* _AIM OF THE TASK_
Lines with "remember" in the records below: say how many there are, and add nothing.

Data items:
++++++++++++++++++++

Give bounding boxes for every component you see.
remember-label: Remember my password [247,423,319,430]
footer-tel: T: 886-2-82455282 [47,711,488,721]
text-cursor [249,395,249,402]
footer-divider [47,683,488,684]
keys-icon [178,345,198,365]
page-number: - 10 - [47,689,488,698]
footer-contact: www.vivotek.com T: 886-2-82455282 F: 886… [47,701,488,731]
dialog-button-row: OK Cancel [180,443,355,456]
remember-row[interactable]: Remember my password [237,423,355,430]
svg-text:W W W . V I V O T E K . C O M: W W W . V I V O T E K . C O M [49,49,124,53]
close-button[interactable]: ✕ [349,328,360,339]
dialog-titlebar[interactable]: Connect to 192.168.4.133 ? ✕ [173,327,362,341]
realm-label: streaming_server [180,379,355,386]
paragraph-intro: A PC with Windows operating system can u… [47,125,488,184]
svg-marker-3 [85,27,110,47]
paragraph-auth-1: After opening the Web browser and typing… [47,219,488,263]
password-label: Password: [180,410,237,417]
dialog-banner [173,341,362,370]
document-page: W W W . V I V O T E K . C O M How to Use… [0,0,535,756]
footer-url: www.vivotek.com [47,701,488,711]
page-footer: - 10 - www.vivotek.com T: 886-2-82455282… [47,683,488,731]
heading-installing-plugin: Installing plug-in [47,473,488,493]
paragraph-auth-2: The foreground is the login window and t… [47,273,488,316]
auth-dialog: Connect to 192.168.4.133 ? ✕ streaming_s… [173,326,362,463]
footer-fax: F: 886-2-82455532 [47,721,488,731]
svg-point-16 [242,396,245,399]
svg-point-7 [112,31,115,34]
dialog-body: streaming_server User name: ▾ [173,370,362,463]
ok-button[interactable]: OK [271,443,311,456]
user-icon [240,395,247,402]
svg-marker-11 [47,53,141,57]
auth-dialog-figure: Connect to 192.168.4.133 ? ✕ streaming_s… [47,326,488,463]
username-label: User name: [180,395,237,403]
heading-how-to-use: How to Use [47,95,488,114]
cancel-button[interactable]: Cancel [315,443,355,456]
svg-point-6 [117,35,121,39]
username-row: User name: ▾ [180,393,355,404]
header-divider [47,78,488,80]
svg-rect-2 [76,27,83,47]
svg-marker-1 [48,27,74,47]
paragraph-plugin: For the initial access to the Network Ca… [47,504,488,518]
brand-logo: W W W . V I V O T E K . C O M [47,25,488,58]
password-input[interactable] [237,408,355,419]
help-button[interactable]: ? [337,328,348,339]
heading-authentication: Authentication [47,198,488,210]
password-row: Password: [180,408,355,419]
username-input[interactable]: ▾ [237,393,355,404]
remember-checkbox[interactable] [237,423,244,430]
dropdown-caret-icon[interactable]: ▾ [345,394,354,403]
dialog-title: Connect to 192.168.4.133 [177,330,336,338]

++++++++++++++++++++

* _RESULT OF THIS TASK_
3